Dudaklarını büzüp küsmüş gibi yaparak arkasını döndükten sonra yere oturup arabalarla oynamaya başlamıştı. Ben bu çocuğu büyütürken nerede hata yapmıştım acaba?
Doğru ya, bir günlüğüne Ege ve Masal'a bırakmıştım. Hata buydu. Sadece bir günde evladımı kendilerine benzetmişlerdi.
Tekrar koltuğa oturup telefona baktım Araz'ın mesajımı görüp görmediğini anlamak için. Hâlâ görmemişti.

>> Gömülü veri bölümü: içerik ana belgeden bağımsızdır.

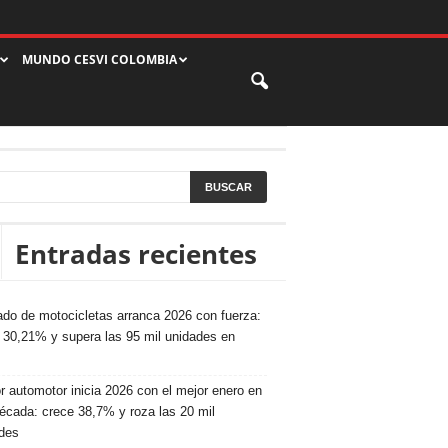
MUNDO CESVI COLOMBIA
Entradas recientes
do de motocicletas arranca 2026 con fuerza:
 30,21% y supera las 95 mil unidades en
r automotor inicia 2026 con el mejor enero en
écada: crece 38,7% y roza las 20 mil
des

Bir haftalığına izne çıkmıştım ve Araz'ın işleri yüzünden görüşemiyorduk bile. Birkaç gündür Tekirdağ'daydı ama bugün geleceğini söylemişti.
"Nil o yenmiyor!" Hızla doğrulup ağzına sokmaya çalıştığı oyuncak kamyoneti elinden aldım. Tam ağlayacağı sırada kapı çalınca başımı kaldırıp sabır diledim.
6,5 yaşındaki Nil... Her şeyi yemeye neden bu kadar meraklıydı?
Onu kucağıma alıp kapıyı açtım. Evet, kapı kolunu da yemeye çalışmıştı.
Araz'ın geleceğini umut etmiştim ama hayır, o değildi. Yarım saat önce sipariş ettiğim çikolatalı pasta gelmişti. Yani... kurye gelmişti.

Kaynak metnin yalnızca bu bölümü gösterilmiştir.